TechPowerup! as Buck has already got it going


----------



## ShadowFold (Mar 8, 2009)

I have the DOS clients, how do I change the name? Whenever I launch them it goes straight to folding.


----------



## alexp999 (Mar 8, 2009)

When does this run from. I cant afford to keep my PC folding all day everyday, but if it is a one off to help folding and TPU I'll join!


----------



## WhiteLotus (Mar 8, 2009)

right click on the shortcut and make another shortcut from that one

go to properties on your new shortcut

and at target at the very end of the file name (so "<file name>") enter " -configonly" without the "", save it and fire it up, will take you directly to config options


----------



## WhiteLotus (Mar 8, 2009)

alexp999 said:


> When does this run from. I cant afford to keep my PC folding all day everyday, but if it is a one off to help folding and TPU I'll join!



join any time you want


----------



## ShadowFold (Mar 8, 2009)

Sweet, I'm folding using TechPowerUp! right now


----------



## WhiteLotus (Mar 8, 2009)

QUESTION:

Does F@H care about letter case? If so we need ONE name, im using *TechPowerup!*


----------



## ShadowFold (Mar 8, 2009)

ok I'll switch over to that...


----------



## eidairaman1 (Mar 8, 2009)

how about just starting a team and then join it instead of changing our Names.


----------



## crazy pyro (Mar 8, 2009)

There already is a team just they're doing this as a gimicky thing.


----------



## WhiteLotus (Mar 8, 2009)

indeed we are, literally just for fun, pool all of our points together and launch a super folder!

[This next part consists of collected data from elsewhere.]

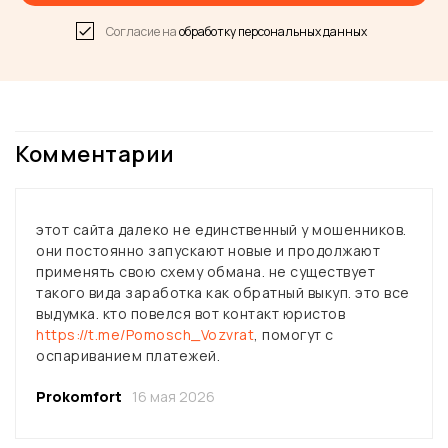
Согласие на
обработку персональных данных
Комментарии
этот сайта далеко не единственный у мошенников.
они постоянно запускают новые и продолжают
применять свою схему обмана. не существует
такого вида заработка как обратный выкуп. это все
выдумка. кто повелся вот контакт юристов
https://t.me/Pomosch_Vozvrat
, помогут с
оспариванием платежей.
Prokomfort
16 мая 2026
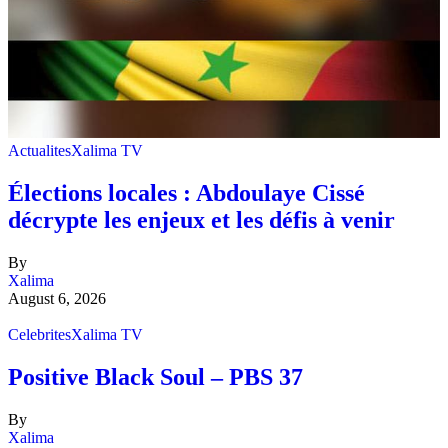
Actualites
Xalima TV
Élections locales : Abdoulaye Cissé
décrypte les enjeux et les défis à venir
By
Xalima
August 6, 2026
Celebrites
Xalima TV
Positive Black Soul – PBS 37
By
Xalima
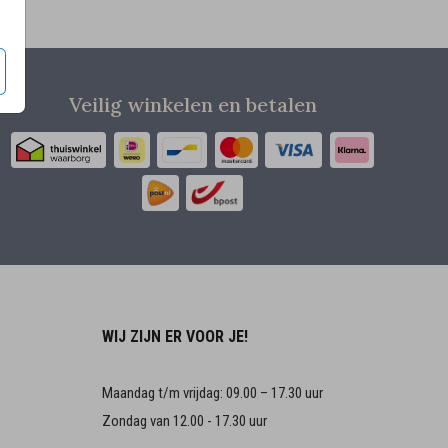
Veilig winkelen en betalen
WIJ ZIJN ER VOOR JE!
Maandag t/m vrijdag: 09.00 – 17.30 uur
Zondag van 12.00 - 17.30 uur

If we can get into the top ~20 people will see us and we all win.


----------



## paulm (Mar 8, 2009)

WhiteLotus said:


> indeed we are, literally just for fun, pool all of our points together and launch a super folder!
> 
> If we can get into the top ~20 people will see us and we all win.



I'll also start folding as soon as I get my new GPU


----------



## slyfox2151 (Mar 8, 2009)

Great idea  top points, im changing name right now!


----------



## eidairaman1 (Mar 8, 2009)

crazy pyro said:


> There already is a team just they're doing this as a gimicky thing.



50711 right?


----------



## slyfox2151 (Mar 8, 2009)

yeah it is


----------



## blkhogan (Mar 8, 2009)

Just changed mine up. TTT TPU!!!


----------



## BUCK NASTY (Mar 8, 2009)

If anyone has issues about their personal points, I will replace them. Keep track of what you do and I will fold under your name after the promotion is over. It's a win/win for everyone.

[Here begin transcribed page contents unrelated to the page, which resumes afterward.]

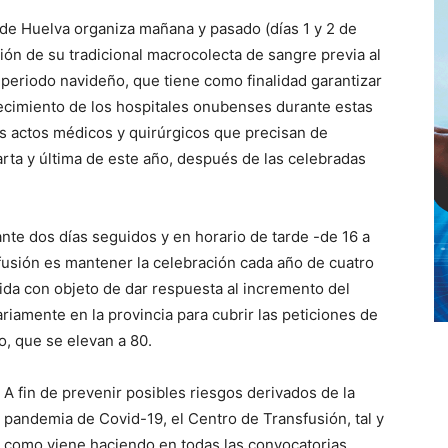
 de Huelva organiza mañana y pasado (días 1 y 2 de
ón de su tradicional macrocolecta de sangre previa al
 periodo navideño, que tiene como finalidad garantizar
tecimiento de los hospitales onubenses durante estas
s actos médicos y quirúrgicos que precisan de
rta y última de este año, después de las celebradas
nte dos días seguidos y en horario de tarde -de 16 a
fusión es mantener la celebración cada año de cuatro
da con objeto de dar respuesta al incremento del
iamente en la provincia para cubrir las peticiones de
o, que se elevan a 80.
A fin de prevenir posibles riesgos derivados de la
pandemia de Covid-19, el Centro de Transfusión, tal y
como viene haciendo en todas las convocatorias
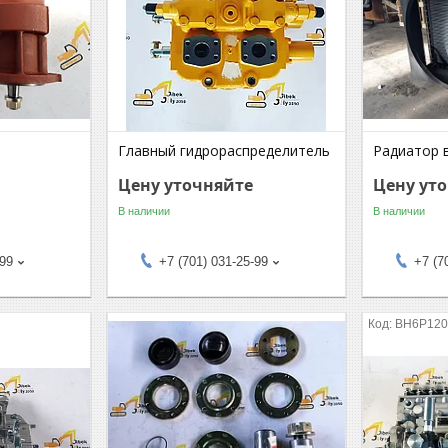
Главный гидрораспределитель
Радиатор 
Цену уточняйте
Цену ут
В наличии
В наличии
-99
+7 (701) 031-25-99
+7 (7
BH6P120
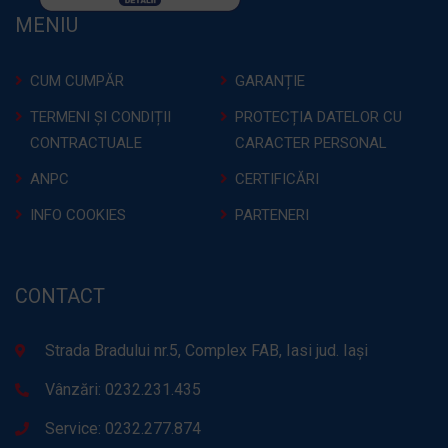
MENIU
CUM CUMPĂR
GARANȚIE
TERMENI ȘI CONDIȚII
PROTECȚIA DATELOR CU
CONTRACTUALE
CARACTER PERSONAL
ANPC
CERTIFICĂRI
INFO COOKIES
PARTENERI
CONTACT
Strada Bradului nr.5, Complex FAB, Iasi jud. Iași
Vânzări: 0232.231.435
Service: 0232.277.874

Edit: make sure you use *TechPowerup!*

Here is the link: http://fah-web.stanford.edu/cgi-bin/main.py?qtype=userpage&teamnum=50711&username=TechPowerup!


----------



## driver66 (Mar 8, 2009)

Just threw mine in


----------



## alexp999 (Mar 8, 2009)

Folding now as TechPowerup!

This is actually my first time folding 

Wont be able to leave it on all the time, but I will get it running whenever I am just surfing, or news posting, etc.

What does all this PPD mean?

And can I simulatneously get the CPU doing smthn?


----------



## crazy pyro (Mar 8, 2009)

You can get the CPU to fold using the SMP client which would take advantage of all your unused cores.


----------



## Lillebror (Mar 8, 2009)

Just joined! Lets get somewhere to the top!


----------



## mmaakk (Mar 8, 2009)

My 30K+ PPD are joining!


----------



## BUCK NASTY (Mar 8, 2009)

mmaakk said:


> My 30K+ PPD are joining!



Thanks mmaakk! We need to get everyone on board for this. It's gonna take me an hour to change my 26 clients....lol


----------



## stanhemi (Mar 9, 2009)

I'm joining later tonight,i need to finish my loop on my main rig(almost finish now).


----------



## p_o_s_pc (Mar 9, 2009)

i am in. setting my 5kBE to it now


----------



## p_o_s_pc (Mar 9, 2009)

let me get it right. the name is  
TechPowerup!


----------



## DOM (Mar 9, 2009)

so how long is this going to be going on ?

using TechPowerup! name ?


----------



## driver66 (Mar 9, 2009)

p_o_s_pc said:


> let me get it right. the name is
> TechPowerup!



Yep


----------



## p_o_s_pc (Mar 9, 2009)

driver66 said:


> Yep



thanks  got GPU and 1 CPU folding under that now. I have 2 CPUs folding under my normal name


----------



## mmaakk (Mar 9, 2009)

DOM said:


> so how long is this going to be going on ?
> 
> using TechPowerup! name ?



Buck said something in around ~2 Weeks time.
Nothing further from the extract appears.